My mother on the other hand, takes nothing, and despite our vast experiences with emergency rooms, she complains constantly the whole time about how long it's taking. While she was doing this, my dad was trying to escape. He kept trying to sit-up and would pull off all his monitors. They'd reattach them. He'd start all over again. Between the two of them, I was ready to scream.
We arrived at the hospital between four and five in the afternoon. We finally got home around 11 pm. Yes, believe it or not, they released him. The blood tests showed no signs of infection or any other trouble, so they gave him fluids.
After his second IV bag, the doctor decided to see if he could walk. They got the walker out, and two nurses escorted him around the floor. He did just fine. Here was a man who couldn't even sit up a few hours ago, using his walker with no problems at all.
We took him home. Unfortunately, he felt better, and became less docile and more belligerent. We went through quite a struggle getting him settled for bed. I finally got home to my house around 1 am.

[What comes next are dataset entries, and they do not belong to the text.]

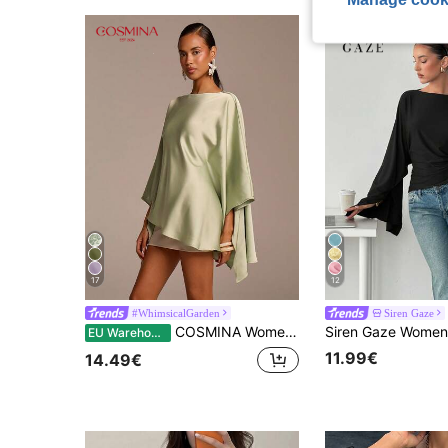
17
12
#WhimsicalGarden
Siren Gaze
COSMINA Women's Elegant Asymmetric Hem & Sleeve Green Satin Blouse, Long Solid Color Top, Suitable For Wedding Guest, Vacation, Casual Party, Conservative
EU Warehouse
11.99€
14.49€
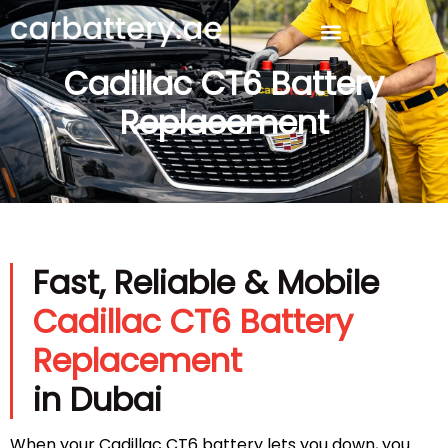
Cadillac CT6 Battery
Replacement
Fast, Reliable & Mobile
Cadillac CT6 Battery
Replacement
in Dubai
When your Cadillac CT6 battery lets you down, you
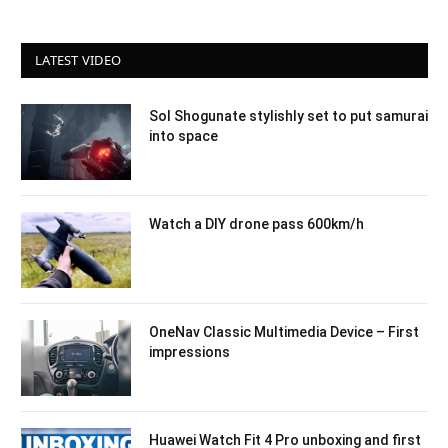
LATEST VIDEO
Sol Shogunate stylishly set to put samurai
into space
Watch a DIY drone pass 600km/h
OneNav Classic Multimedia Device – First
impressions
Huawei Watch Fit 4 Pro unboxing and first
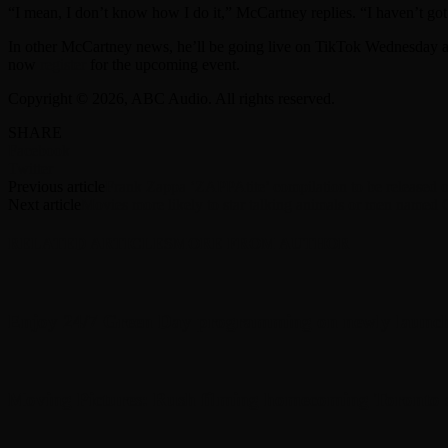
“I mean, I don’t know how I do it,” McCartney replies. “I haven’t got
In other McCartney news, he’ll be going live on TikTok Wednesday a
now
register
for the upcoming event.
Copyright © 2026, ABC Audio. All rights reserved.
SHARE
Facebook
Twitter
Previous article
Frank Zappa ‘ZAPPAtite’ compilation to be released on 
Next article
Movies more likely to star talking animals or men named 
RELATED ARTICLES
MORE FROM AUTHOR
Enjoy 24/7 Green Day programming on newly launc
Moving Pictures : Rush filming homecoming Toronto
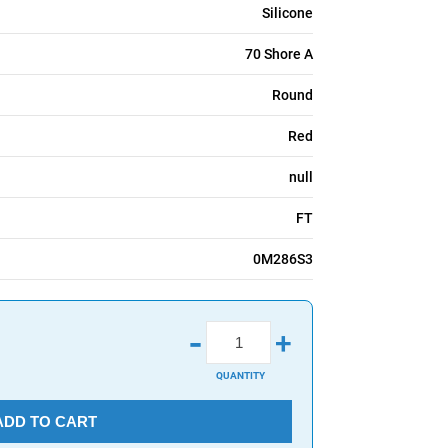
Silicone
70 Shore A
Round
Red
null
FT
0M286S3
-
+
QUANTITY
ADD TO CART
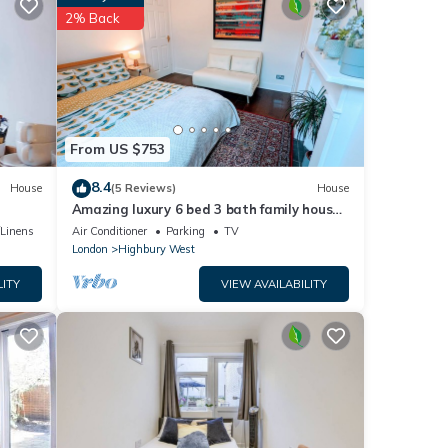
hese
2% Back
ese
re
From US $753
8.4
House
(5 Reviews)
House
Amazing luxury 6 bed 3 bath family house
in central London with back garden
/Linens
Air Conditioner
Parking
TV
London
Highbury West
LITY
VIEW AVAILABILITY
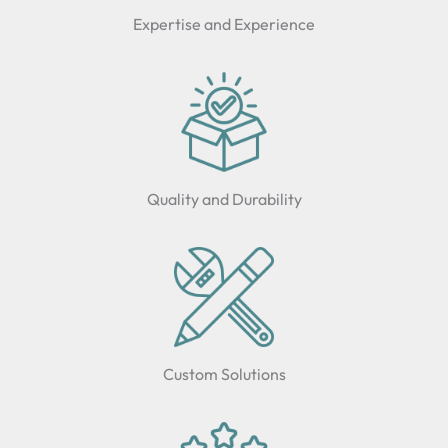
Expertise and Experience
Quality and Durability
Custom Solutions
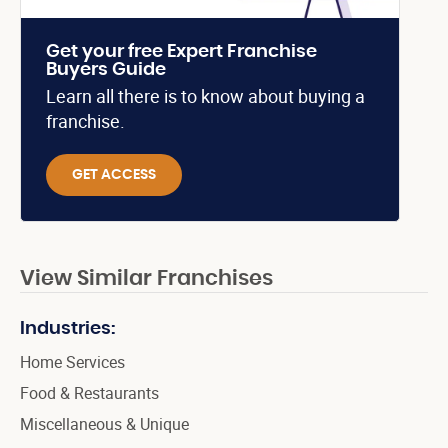
Get your free Expert Franchise
Buyers Guide
Learn all there is to know about buying a
franchise.
GET ACCESS
View Similar Franchises
Industries:
Home Services
Food & Restaurants
Miscellaneous & Unique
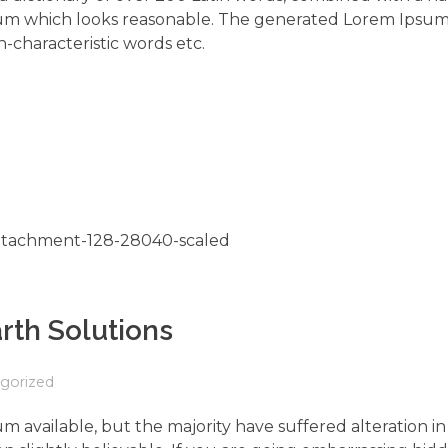
um which looks reasonable. The generated Lorem Ipsum 
-characteristic words etc.
rth Solutions
gorized
m available, but the majority have suffered alteration 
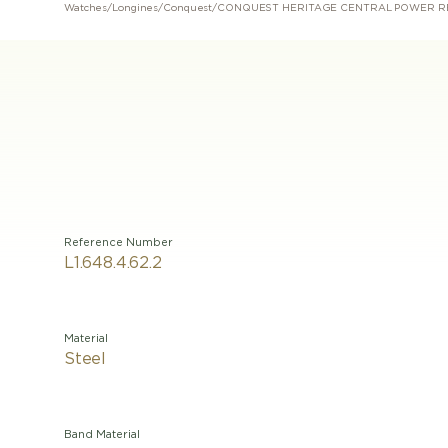
Watches
/
Longines
/
Conquest
/
CONQUEST HERITAGE CENTRAL POWER R
Reference Number
L1.648.4.62.2
Material
Steel
Band Material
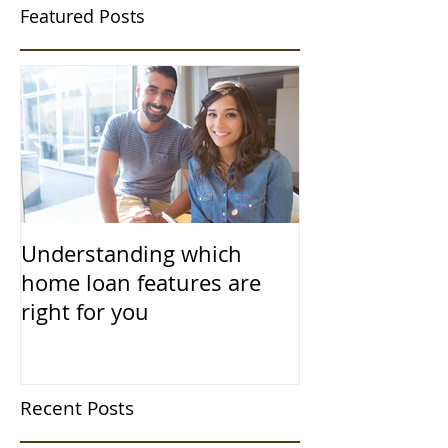
Featured Posts
Understanding which
home loan features are
right for you
Recent Posts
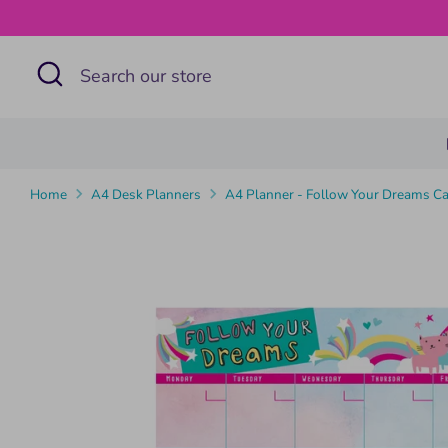
Skip
to
Search
Search
content
our
store
Home
A4 Desk Planners
A4 Planner - Follow Your Dreams Ca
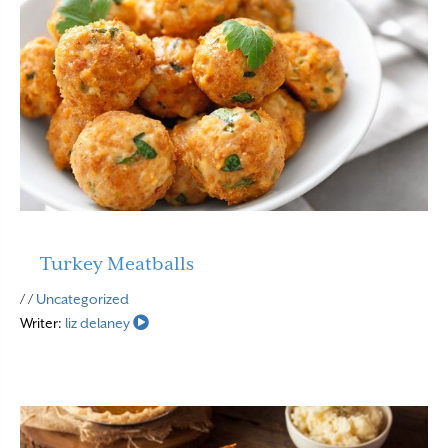
Turkey Meatballs
Read More
/ /
Uncategorized
Writer:
liz delaney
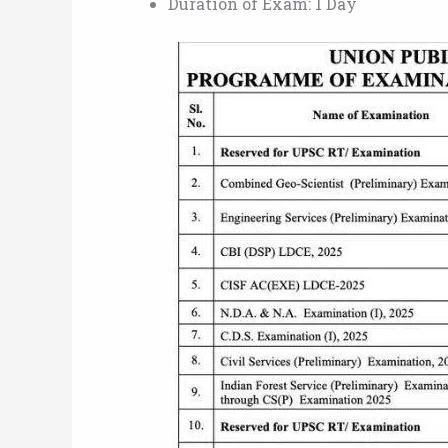
Duration of Exam: 1 Day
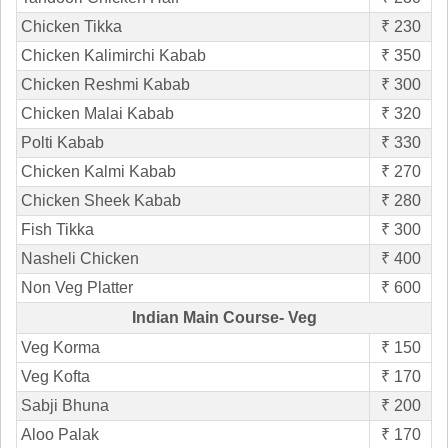
Chicken Tikka
₹ 230
Chicken Kalimirchi Kabab
₹ 350
Chicken Reshmi Kabab
₹ 300
Chicken Malai Kabab
₹ 320
Polti Kabab
₹ 330
Chicken Kalmi Kabab
₹ 270
Chicken Sheek Kabab
₹ 280
Fish Tikka
₹ 300
Nasheli Chicken
₹ 400
Non Veg Platter
₹ 600
Indian Main Course- Veg
Veg Korma
₹ 150
Veg Kofta
₹ 170
Sabji Bhuna
₹ 200
Aloo Palak
₹ 170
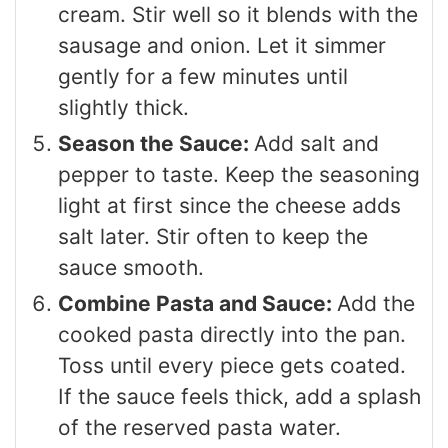
cream. Stir well so it blends with the
sausage and onion. Let it simmer
gently for a few minutes until
slightly thick.
Season the Sauce:
Add salt and
pepper to taste. Keep the seasoning
light at first since the cheese adds
salt later. Stir often to keep the
sauce smooth.
Combine Pasta and Sauce:
Add the
cooked pasta directly into the pan.
Toss until every piece gets coated.
If the sauce feels thick, add a splash
of the reserved pasta water.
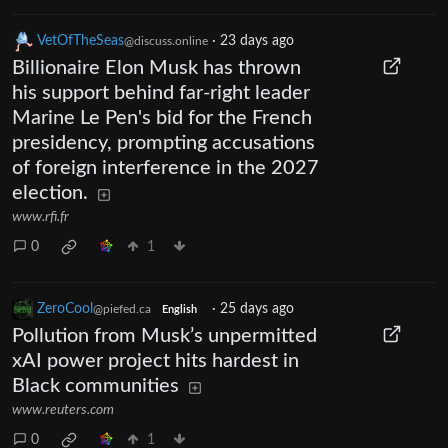
VetOfTheSeas
·
23 days ago
@discuss.online
Billionaire Elon Musk has thrown
his support behind far-right leader
Marine Le Pen's bid for the French
presidency, prompting accusations
of foreign interference in the 2027
election.
www.rfi.fr
0
1
ZeroCool
·
25 days ago
@piefed.ca
English
Pollution from Musk’s unpermitted
xAI power project hits hardest in
Black communities
www.reuters.com
0
1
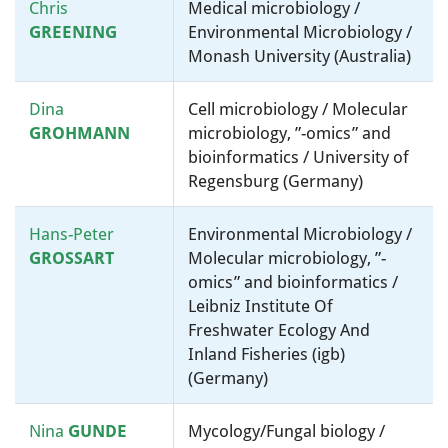
Chris
Medical microbiology /
GREENING
Environmental Microbiology /
Monash University (Australia)
Dina
Cell microbiology / Molecular
GROHMANN
microbiology, ”-omics” and
bioinformatics / University of
Regensburg (Germany)
Hans-Peter
Environmental Microbiology /
GROSSART
Molecular microbiology, ”-
omics” and bioinformatics /
Leibniz Institute Of
Freshwater Ecology And
Inland Fisheries (igb)
(Germany)
Nina
GUNDE
Mycology/Fungal biology /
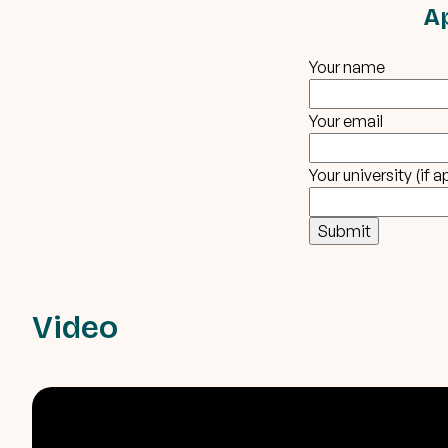
A
Your name
Your email
Your university (if a
Video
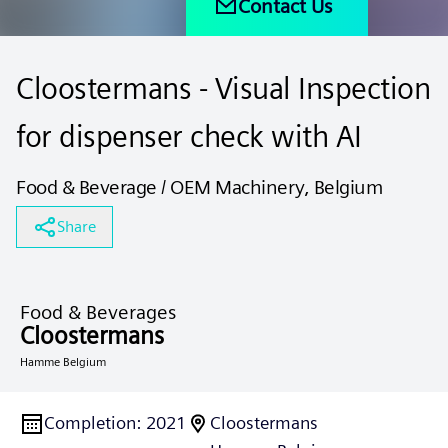
Contact Us
Cloostermans - Visual Inspection
for dispenser check with AI
Food & Beverage / OEM Machinery, Belgium
Share
Food & Beverages
Cloostermans
Hamme Belgium
Completion
:
2021
Cloostermans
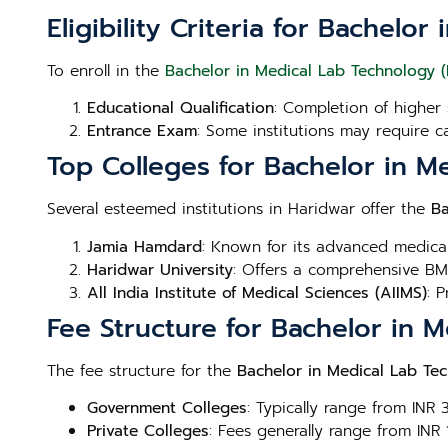
Eligibility Criteria for Bachel
To enroll in the
Bachelor in Medical Lab Technology 
Educational Qualification
: Completion of higher 
Entrance Exam
: Some institutions may require c
Top Colleges for Bachelor in M
Several esteemed institutions in Haridwar offer the
Ba
Jamia Hamdard
: Known for its advanced medica
Haridwar University
: Offers a comprehensive BML
All India Institute of Medical Sciences (AIIMS)
: 
Fee Structure for Bachelor in 
The fee structure for the
Bachelor in Medical Lab Te
Government Colleges
: Typically range from INR
Private Colleges
: Fees generally range from INR 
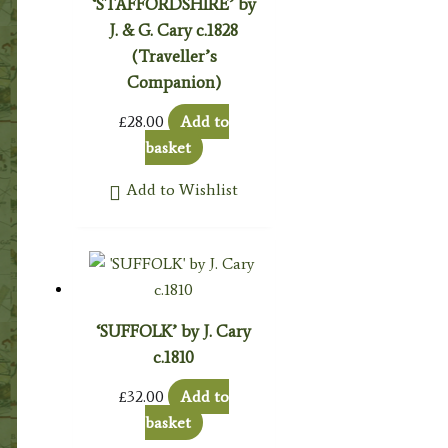
‘STAFFORDSHIRE’ by
J. & G. Cary c.1828
(Traveller’s
Companion)
£
28.00
Add to
basket
Add to Wishlist
‘SUFFOLK’ by J. Cary
c.1810
£
32.00
Add to
basket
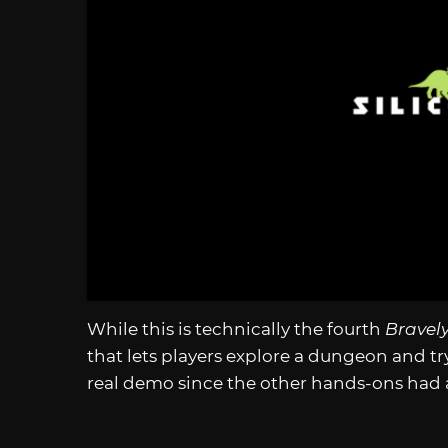
While this is technically the fourth
Bravely
that lets players explore a dungeon and try 
real demo since the other hands-ons had a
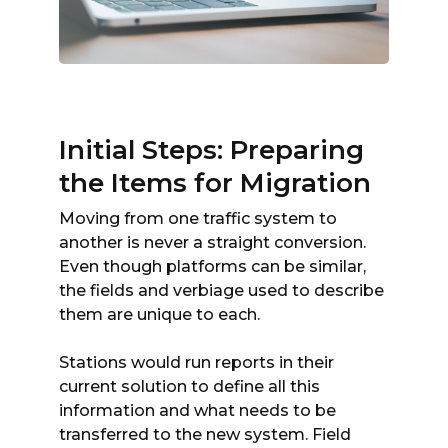
Initial Steps: Preparing
the Items for Migration
Moving from one traffic system to
another is never a straight conversion.
Even though platforms can be similar,
the fields and verbiage used to describe
them are unique to each.
Stations would run reports in their
current solution to define all this
information and what needs to be
transferred to the new system. Field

Between the physical exertion and the stress, I woke up exhausted the next day. Anyone would. My muscles were aching, my bad wrist and back were aching from all the pushing and pulling that occurred over the last couple of days. I could feel a flare coming on.
I was fatigued but, I had a deadline to meet. All the other things I needed to do had to go on the backburner while I struggled to meet my deadline. It took me the rest of the week to recover. Even now my arm and lower back are still giving me some trouble.
Many of the people I interviewed are caregivers in the family sense of the word. More importantly, some are caregivers as a career. Because of her fibro, Kristy had to give up caring for children because she could no longer handle the lifting required. Carmen had to give up her job as a nurse technician when she damaged her shoulder lifting a patient. This set off a series of operations along with the fibro. Misha still works and loves her job, but finds being a radiology technician physically demanding and very hard on her fibro.
Like it or not, we continue somehow, but the stressful demands of caregiving, places and even greater burden on those who suffer from chronic pain conditions.